Umpires are livid that Major League Baseball (MLB) has sent investigators to their hometowns, asking neighbors a series of questions that include whether the ump belongs to the Ku Klux Klan.
"The questions that we found out are being asked are about beating wives, marijuana use and extravagant parties," World Umpires Association president John Hirschbeck said in a telephone interview on Wednesday. "And then finally with this whole thing about the Ku Klux Klan."
"You get someone from security, shows his credentials and starts asking these kind of questions, and right away what's the neighbor going to think other than the umpire is in trouble, he's done something wrong and he's going to lose his job," he said.
Hirschbeck and union spokesman Lamell McMorris said Tom Christopher, the Milwaukee-based supervisor of security and investigations in the commissioner's office, had asked questions about membership in the Klan, the white supremacist group, to neighbors of umpires Greg Gibson and Sam Holbrook, who reside in Kentucky. In addition, Hirschbeck said similar questions had been asked to neighbors of umpire Ron Kulpa, who lives in the St. Louis area.
FBI PROBE
MLB stepped up background checks last August after it became public that the FBI was investigating NBA referee Tim Donaghy for betting on games. Donaghy pleaded guilty to felony charges of conspiracy to engage in wire fraud and transmitting betting information through interstate commerce, and he awaits sentencing.
MLB asked umpires to sign authorizations allowing the sport to conduct financial backgrounds checks, but umpires balked.
"We did not anticipate that they would approach neighbors posing as a close colleague and friend of the umpire's and asking them questions such as: Do you know if umpire `X' is a member of the Ku Klux Klan? Does he grow marijuana plants? Does he beat his wife? Have you seen the police at his home? Does he throw wild parties?" McMorris said by telephone from India.
"To try to link our umpires to the Ku Klux Klan is highly offensive. It is essentially defaming the umpires in their communities by conducting a very strange and poorly executed investigation. It resembles kind of secret police in some kind of despotic nation," he said.

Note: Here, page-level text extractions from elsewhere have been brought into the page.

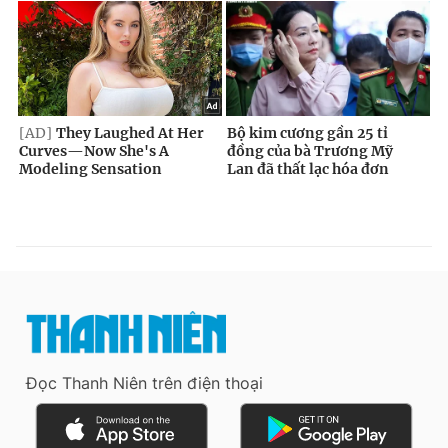
Đọc Thanh Niên trên điện thoại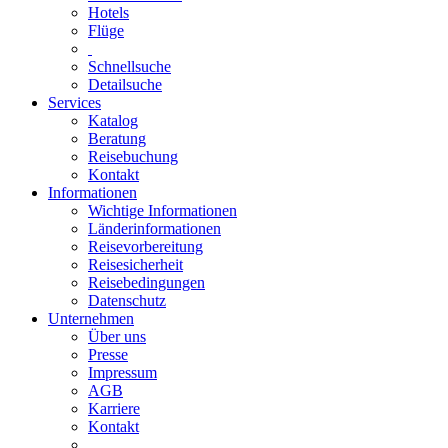
Hotels
Flüge
Schnellsuche
Detailsuche
Services
Katalog
Beratung
Reisebuchung
Kontakt
Informationen
Wichtige Informationen
Länderinformationen
Reisevorbereitung
Reisesicherheit
Reisebedingungen
Datenschutz
Unternehmen
Über uns
Presse
Impressum
AGB
Karriere
Kontakt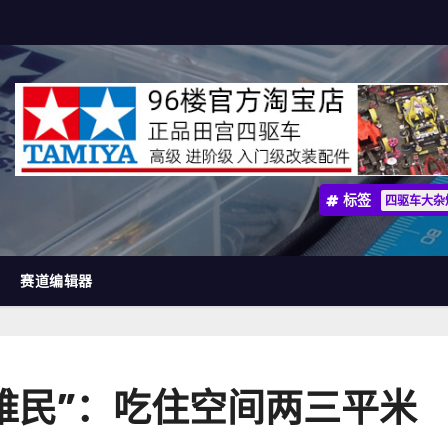
标签
四驱车大杂
赛道编辑器
难民”：吃住空间两三平米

Contacted on Wednesday, Christopher referred questions to Rob Manfred, MLB's executive vice president for labor relations. Manfred did not immediately return a telephone call seeking comment.
"The claims of inappropriate questions by individuals conducting background checks was brought to our attention and looked into," Jimmie Lee Solomon, MLB's executive vice president of operations, said in a statement. "It was determined that these claims were inaccurate. Questions was conducted with a written script consistent with common practice, and there was no inappropriate conduct on behalf of the investigators."
'READY, FIRE, AIM'
Hirschbeck, who lives in Poland, Ohio, said that he encountered Christopher on a street in his own neighborhood shortly before Christmas. Hirschbeck said MLB was taking what the WUA considers to be a typical heavy-handed approach to umpires and that it would be brought up in negotiations for the next labor contract. The current deal expires after the 2009 season.
"Once again, baseball's favorite way of doing things: Ready, fire, aim," Hirschbeck said. "It's not a good way to start the season."